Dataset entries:
=-=-=

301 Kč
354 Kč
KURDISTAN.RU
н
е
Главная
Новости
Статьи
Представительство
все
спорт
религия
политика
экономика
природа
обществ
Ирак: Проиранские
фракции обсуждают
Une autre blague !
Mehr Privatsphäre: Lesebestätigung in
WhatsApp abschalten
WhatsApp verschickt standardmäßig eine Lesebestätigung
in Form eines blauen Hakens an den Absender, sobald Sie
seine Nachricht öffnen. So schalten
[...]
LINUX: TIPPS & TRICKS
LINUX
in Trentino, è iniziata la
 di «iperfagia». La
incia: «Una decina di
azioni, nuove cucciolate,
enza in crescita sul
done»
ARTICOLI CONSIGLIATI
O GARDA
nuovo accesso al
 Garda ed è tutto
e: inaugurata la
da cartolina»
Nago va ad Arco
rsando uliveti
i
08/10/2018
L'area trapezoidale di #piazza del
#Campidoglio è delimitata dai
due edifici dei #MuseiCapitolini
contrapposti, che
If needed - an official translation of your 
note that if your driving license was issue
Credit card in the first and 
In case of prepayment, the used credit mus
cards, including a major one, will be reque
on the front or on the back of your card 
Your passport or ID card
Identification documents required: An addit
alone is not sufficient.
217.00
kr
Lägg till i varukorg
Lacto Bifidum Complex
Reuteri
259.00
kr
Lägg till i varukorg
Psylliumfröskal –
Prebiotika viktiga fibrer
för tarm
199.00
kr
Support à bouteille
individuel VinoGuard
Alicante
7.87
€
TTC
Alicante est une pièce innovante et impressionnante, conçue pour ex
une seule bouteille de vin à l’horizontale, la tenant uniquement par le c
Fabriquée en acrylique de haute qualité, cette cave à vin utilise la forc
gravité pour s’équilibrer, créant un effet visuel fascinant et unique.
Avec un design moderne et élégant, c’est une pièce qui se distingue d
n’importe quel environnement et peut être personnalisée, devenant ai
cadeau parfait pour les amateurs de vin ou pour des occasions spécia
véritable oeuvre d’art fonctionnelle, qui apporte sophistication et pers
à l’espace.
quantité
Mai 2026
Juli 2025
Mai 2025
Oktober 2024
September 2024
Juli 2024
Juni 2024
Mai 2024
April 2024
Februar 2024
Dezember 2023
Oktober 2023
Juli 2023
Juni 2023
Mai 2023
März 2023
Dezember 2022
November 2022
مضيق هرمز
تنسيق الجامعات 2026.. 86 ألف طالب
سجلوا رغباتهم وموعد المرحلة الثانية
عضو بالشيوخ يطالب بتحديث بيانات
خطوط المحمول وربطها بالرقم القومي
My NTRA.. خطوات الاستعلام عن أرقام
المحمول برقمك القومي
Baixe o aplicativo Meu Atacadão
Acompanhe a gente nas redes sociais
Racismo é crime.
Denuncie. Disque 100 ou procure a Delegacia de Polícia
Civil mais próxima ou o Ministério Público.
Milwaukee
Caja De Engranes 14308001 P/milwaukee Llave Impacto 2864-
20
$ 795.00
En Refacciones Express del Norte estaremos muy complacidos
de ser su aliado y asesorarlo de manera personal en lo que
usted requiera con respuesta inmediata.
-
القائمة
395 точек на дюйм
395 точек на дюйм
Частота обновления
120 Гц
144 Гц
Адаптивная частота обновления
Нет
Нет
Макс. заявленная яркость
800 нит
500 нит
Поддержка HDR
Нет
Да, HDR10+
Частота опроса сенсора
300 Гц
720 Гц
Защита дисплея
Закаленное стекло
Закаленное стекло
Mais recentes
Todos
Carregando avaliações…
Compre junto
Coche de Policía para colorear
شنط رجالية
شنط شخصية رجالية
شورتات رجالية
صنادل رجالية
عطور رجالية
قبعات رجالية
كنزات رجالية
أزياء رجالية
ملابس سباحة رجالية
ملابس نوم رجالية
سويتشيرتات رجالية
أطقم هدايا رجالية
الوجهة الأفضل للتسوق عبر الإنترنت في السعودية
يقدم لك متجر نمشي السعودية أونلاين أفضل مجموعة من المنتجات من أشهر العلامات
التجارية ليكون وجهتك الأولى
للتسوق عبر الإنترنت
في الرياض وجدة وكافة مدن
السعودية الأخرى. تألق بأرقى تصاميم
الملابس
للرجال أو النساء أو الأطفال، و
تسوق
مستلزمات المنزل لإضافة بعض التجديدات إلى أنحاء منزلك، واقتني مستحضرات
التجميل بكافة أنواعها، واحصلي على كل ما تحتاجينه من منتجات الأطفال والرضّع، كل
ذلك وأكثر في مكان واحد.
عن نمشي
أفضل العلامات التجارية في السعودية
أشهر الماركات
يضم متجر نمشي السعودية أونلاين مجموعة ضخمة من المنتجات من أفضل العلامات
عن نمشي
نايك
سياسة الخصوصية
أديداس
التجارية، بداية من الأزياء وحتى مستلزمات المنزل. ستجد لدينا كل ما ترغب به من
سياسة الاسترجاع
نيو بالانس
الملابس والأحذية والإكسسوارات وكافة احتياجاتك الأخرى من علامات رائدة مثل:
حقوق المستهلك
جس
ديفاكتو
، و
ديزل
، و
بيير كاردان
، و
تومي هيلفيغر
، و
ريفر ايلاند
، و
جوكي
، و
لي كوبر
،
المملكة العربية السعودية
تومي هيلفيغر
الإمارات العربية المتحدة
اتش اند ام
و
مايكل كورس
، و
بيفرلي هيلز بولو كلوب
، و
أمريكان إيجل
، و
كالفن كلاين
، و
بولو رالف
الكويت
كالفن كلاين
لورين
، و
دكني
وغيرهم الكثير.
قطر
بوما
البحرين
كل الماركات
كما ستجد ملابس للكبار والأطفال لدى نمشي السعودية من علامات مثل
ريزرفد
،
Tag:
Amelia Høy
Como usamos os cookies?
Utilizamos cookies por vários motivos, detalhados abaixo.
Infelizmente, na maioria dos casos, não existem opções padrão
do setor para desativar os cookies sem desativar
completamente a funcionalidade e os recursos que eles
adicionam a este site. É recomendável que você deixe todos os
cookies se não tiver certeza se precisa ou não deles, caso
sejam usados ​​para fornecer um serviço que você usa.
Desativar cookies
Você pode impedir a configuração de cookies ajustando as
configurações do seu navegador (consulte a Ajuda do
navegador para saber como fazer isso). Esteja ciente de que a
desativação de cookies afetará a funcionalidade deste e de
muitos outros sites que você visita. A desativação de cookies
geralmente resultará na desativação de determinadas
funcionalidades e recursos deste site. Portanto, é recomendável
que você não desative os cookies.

=-=-=

### What to work on
Report only the number of lines in the records that include the word "navegador".

### Result of the task
2